*DATA FOR THIS TASK*
* * *

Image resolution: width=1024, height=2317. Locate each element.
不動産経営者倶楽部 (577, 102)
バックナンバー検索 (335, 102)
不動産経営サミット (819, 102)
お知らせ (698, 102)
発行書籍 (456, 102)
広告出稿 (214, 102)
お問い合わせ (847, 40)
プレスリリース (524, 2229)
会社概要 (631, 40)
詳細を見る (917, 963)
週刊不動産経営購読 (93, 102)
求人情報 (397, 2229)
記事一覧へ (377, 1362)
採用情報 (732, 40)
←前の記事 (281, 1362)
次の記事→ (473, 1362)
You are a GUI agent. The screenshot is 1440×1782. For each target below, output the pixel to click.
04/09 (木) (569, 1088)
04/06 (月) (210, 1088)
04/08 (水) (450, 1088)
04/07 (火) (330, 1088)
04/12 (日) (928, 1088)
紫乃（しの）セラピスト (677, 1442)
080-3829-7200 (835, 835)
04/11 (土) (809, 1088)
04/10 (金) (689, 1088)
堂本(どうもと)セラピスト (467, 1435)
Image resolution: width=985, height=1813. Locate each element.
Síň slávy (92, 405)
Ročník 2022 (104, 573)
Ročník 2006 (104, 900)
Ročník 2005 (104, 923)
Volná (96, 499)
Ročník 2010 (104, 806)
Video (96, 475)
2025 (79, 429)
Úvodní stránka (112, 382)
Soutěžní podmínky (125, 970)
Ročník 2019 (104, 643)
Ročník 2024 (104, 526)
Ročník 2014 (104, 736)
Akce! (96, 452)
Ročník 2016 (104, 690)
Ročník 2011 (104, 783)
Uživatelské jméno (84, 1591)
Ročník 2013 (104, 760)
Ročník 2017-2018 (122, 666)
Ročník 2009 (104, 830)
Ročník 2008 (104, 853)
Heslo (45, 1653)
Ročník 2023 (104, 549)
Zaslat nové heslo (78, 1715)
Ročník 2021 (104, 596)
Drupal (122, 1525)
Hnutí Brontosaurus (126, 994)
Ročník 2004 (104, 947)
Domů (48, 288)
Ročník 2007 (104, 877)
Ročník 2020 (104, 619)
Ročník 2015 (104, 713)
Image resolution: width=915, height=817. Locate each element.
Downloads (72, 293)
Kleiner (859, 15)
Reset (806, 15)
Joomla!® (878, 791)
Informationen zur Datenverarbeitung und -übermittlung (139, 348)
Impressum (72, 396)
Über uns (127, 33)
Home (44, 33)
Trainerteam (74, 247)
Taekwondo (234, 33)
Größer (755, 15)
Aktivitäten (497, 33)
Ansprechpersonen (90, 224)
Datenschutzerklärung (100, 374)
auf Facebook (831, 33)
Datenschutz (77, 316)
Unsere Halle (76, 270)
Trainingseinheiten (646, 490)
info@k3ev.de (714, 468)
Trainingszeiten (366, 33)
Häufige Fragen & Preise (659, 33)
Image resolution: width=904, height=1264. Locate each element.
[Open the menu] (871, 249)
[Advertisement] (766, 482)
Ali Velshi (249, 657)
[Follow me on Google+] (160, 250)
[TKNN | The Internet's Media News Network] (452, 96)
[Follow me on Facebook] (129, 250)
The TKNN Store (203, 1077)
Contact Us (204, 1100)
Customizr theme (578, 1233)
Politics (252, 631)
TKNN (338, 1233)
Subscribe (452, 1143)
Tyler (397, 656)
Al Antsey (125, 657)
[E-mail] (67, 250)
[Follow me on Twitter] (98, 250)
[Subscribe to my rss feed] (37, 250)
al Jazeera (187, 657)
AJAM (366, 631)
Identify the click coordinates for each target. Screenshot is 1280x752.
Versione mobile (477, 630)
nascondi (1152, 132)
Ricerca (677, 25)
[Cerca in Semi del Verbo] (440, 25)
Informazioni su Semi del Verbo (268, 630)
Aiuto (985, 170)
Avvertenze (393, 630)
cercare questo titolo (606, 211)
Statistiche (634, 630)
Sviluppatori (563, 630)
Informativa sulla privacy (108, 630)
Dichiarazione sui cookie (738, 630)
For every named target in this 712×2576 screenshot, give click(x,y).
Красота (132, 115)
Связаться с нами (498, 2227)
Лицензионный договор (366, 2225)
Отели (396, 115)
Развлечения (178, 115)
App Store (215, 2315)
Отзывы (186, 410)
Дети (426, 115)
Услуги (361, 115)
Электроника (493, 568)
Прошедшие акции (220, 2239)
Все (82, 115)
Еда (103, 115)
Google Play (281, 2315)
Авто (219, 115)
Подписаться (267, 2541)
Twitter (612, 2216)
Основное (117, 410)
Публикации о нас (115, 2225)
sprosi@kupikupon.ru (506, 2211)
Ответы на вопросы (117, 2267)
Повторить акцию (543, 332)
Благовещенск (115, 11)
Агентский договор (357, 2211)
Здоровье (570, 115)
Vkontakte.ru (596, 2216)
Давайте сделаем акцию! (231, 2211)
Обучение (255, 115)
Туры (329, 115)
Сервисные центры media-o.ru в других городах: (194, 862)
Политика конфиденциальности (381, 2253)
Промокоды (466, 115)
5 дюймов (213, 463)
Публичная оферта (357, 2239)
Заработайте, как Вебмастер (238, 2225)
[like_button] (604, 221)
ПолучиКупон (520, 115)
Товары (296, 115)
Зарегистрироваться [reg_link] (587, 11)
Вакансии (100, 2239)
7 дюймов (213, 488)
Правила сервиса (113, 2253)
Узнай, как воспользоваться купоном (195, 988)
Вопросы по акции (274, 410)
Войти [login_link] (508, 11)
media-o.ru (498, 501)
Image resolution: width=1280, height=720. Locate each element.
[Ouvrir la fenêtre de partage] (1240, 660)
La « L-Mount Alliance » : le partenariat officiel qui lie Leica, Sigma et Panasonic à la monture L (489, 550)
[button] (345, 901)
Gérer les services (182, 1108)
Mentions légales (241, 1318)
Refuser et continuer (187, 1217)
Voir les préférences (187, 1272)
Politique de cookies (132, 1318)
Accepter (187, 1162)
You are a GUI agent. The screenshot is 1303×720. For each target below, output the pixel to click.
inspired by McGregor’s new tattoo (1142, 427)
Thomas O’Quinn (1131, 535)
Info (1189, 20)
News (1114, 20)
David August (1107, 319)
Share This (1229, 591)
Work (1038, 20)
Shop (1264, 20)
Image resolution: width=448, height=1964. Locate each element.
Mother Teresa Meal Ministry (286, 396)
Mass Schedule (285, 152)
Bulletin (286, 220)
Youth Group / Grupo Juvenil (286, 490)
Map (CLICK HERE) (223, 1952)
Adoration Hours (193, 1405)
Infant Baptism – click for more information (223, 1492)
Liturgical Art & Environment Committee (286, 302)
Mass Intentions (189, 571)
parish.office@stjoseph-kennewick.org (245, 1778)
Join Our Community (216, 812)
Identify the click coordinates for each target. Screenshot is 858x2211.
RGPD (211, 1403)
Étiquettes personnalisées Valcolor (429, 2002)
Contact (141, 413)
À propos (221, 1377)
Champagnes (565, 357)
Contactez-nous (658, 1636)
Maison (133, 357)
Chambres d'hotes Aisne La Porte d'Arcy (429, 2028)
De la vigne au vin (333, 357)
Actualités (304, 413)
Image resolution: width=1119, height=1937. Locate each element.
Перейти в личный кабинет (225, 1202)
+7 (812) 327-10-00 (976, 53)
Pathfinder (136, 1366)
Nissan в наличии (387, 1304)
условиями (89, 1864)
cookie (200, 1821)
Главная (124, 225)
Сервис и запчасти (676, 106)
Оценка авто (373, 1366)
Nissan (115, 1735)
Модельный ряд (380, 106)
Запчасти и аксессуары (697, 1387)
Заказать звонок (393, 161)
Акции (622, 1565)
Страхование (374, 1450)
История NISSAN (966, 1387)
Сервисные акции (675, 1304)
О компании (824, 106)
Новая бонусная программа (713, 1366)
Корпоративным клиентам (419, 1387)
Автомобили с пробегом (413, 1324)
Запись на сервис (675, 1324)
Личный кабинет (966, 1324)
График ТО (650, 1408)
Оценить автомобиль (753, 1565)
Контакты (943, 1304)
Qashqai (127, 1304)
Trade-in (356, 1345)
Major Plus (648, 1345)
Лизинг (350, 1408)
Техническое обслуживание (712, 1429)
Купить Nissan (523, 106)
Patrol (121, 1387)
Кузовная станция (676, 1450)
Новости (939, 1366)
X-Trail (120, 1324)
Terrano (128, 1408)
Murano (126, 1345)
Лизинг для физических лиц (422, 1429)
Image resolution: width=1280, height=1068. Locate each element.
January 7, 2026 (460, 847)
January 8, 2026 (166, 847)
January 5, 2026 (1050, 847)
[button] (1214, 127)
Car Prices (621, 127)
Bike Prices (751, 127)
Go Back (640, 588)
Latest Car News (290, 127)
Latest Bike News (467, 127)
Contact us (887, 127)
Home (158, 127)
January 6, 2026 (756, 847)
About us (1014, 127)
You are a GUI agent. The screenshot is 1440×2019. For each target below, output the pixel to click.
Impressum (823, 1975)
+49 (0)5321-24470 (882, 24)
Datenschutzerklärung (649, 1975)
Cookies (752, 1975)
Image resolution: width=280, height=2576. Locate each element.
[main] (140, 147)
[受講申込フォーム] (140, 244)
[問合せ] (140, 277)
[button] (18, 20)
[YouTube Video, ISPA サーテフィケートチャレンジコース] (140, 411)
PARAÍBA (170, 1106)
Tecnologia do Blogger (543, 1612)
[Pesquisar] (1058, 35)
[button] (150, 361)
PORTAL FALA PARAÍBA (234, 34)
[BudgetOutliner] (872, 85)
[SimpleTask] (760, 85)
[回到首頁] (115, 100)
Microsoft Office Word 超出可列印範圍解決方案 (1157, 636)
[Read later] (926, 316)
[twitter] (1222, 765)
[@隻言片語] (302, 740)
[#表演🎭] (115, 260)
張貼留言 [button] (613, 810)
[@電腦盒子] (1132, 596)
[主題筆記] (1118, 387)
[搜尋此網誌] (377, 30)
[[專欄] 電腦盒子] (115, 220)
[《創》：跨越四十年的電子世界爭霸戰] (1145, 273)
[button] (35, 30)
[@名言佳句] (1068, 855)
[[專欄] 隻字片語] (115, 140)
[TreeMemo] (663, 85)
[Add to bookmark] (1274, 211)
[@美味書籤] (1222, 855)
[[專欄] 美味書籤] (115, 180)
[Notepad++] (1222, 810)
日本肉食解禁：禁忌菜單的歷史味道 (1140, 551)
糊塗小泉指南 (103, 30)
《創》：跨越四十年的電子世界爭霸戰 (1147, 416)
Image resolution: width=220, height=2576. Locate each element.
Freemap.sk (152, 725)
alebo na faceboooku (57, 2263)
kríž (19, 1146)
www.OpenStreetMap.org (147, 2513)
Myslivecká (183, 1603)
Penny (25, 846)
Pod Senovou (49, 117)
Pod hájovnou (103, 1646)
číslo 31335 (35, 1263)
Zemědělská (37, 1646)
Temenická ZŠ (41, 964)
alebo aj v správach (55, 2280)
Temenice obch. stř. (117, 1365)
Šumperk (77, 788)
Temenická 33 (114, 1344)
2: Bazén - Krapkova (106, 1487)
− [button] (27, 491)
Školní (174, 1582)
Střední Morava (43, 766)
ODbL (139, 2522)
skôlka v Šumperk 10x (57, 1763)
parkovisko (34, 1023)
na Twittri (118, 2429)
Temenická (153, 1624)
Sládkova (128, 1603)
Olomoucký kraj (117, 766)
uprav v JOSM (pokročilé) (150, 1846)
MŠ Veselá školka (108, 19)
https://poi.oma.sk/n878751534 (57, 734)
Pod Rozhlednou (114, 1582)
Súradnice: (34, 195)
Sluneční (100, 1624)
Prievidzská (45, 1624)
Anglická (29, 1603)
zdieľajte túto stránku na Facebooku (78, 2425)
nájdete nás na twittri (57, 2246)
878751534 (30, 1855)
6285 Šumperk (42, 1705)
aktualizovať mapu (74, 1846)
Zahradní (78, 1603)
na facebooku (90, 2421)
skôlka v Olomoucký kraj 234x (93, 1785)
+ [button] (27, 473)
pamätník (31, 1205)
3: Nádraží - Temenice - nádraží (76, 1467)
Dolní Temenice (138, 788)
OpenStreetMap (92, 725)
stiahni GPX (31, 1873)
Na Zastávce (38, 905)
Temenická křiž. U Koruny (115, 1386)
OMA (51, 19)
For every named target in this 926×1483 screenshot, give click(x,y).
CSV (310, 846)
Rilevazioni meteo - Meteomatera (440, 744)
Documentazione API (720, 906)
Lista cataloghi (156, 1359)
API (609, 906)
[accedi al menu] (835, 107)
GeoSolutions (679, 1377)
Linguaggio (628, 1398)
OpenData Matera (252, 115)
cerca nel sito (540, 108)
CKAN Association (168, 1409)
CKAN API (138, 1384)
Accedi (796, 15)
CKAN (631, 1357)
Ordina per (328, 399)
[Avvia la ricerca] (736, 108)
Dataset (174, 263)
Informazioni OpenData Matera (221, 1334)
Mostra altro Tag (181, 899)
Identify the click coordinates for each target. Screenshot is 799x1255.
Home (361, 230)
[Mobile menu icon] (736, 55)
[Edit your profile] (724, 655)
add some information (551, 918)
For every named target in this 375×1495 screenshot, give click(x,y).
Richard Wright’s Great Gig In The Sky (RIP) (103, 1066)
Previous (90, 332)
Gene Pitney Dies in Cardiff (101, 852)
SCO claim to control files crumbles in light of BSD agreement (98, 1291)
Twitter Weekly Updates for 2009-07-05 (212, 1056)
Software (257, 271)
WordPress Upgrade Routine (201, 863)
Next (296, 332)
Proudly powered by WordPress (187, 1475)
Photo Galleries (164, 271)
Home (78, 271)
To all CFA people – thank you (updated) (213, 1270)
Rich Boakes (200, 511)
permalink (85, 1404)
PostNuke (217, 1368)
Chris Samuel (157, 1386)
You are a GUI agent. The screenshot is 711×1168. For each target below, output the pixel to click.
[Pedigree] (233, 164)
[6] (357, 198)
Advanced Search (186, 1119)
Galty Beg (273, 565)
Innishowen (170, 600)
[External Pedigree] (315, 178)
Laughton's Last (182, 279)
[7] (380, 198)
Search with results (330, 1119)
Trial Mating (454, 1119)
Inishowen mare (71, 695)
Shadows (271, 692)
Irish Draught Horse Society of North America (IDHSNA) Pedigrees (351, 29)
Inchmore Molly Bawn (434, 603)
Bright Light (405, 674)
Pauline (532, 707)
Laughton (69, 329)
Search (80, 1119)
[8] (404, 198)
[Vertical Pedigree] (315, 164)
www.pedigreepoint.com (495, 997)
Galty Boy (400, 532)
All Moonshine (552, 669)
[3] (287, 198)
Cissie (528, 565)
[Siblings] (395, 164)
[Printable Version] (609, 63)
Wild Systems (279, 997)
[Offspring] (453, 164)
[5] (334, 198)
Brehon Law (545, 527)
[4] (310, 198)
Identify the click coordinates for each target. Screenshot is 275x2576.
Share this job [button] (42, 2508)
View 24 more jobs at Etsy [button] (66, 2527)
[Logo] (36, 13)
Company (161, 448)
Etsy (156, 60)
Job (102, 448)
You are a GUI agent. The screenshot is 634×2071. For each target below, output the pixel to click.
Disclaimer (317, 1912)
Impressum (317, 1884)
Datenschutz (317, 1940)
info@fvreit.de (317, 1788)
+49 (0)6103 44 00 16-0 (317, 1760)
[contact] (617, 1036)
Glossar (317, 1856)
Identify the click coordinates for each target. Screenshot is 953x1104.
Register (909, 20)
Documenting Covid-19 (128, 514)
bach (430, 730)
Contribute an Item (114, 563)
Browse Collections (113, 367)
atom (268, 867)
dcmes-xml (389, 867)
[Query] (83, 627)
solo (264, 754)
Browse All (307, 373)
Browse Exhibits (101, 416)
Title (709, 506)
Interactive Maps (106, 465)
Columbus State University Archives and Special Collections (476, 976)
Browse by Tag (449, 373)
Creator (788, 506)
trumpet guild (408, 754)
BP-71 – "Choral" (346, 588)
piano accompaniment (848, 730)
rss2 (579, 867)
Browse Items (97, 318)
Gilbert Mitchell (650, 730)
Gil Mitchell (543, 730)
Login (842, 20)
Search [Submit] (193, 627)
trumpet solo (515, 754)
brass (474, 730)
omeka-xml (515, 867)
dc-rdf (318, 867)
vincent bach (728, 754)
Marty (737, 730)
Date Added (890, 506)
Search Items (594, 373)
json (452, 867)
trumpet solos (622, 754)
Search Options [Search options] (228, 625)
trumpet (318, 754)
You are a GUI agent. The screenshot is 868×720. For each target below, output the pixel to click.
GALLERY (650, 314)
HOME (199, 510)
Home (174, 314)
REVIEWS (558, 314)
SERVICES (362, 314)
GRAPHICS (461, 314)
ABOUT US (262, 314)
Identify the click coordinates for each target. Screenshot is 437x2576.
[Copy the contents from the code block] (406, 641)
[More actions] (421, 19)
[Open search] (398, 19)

* * *

*GOAL OF THE EXERCISE*
The required answer is the exact run of lines above starting at the line with "Товары (296, 115)" and ending at the line with "Pathfinder (136, 1366)", with both ends present.

*SOLUTION FOR THIS EXERCISE*
Товары (296, 115)
Зарегистрироваться [reg_link] (587, 11)
Вакансии (100, 2239)
7 дюймов (213, 488)
Правила сервиса (113, 2253)
Узнай, как воспользоваться купоном (195, 988)
Вопросы по акции (274, 410)
Войти [login_link] (508, 11)
media-o.ru (498, 501)
Image resolution: width=1280, height=720. Locate each element.
[Ouvrir la fenêtre de partage] (1240, 660)
La « L-Mount Alliance » : le partenariat officiel qui lie Leica, Sigma et Panasonic à la monture L (489, 550)
[button] (345, 901)
Gérer les services (182, 1108)
Mentions légales (241, 1318)
Refuser et continuer (187, 1217)
Voir les préférences (187, 1272)
Politique de cookies (132, 1318)
Accepter (187, 1162)
You are a GUI agent. The screenshot is 1303×720. For each target below, output the pixel to click.
inspired by McGregor’s new tattoo (1142, 427)
Thomas O’Quinn (1131, 535)
Info (1189, 20)
News (1114, 20)
David August (1107, 319)
Share This (1229, 591)
Work (1038, 20)
Shop (1264, 20)
Image resolution: width=448, height=1964. Locate each element.
Mother Teresa Meal Ministry (286, 396)
Mass Schedule (285, 152)
Bulletin (286, 220)
Youth Group / Grupo Juvenil (286, 490)
Map (CLICK HERE) (223, 1952)
Adoration Hours (193, 1405)
Infant Baptism – click for more information (223, 1492)
Liturgical Art & Environment Committee (286, 302)
Mass Intentions (189, 571)
parish.office@stjoseph-kennewick.org (245, 1778)
Join Our Community (216, 812)
Identify the click coordinates for each target. Screenshot is 858x2211.
RGPD (211, 1403)
Étiquettes personnalisées Valcolor (429, 2002)
Contact (141, 413)
À propos (221, 1377)
Champagnes (565, 357)
Contactez-nous (658, 1636)
Maison (133, 357)
Chambres d'hotes Aisne La Porte d'Arcy (429, 2028)
De la vigne au vin (333, 357)
Actualités (304, 413)
Image resolution: width=1119, height=1937. Locate each element.
Перейти в личный кабинет (225, 1202)
+7 (812) 327-10-00 (976, 53)
Pathfinder (136, 1366)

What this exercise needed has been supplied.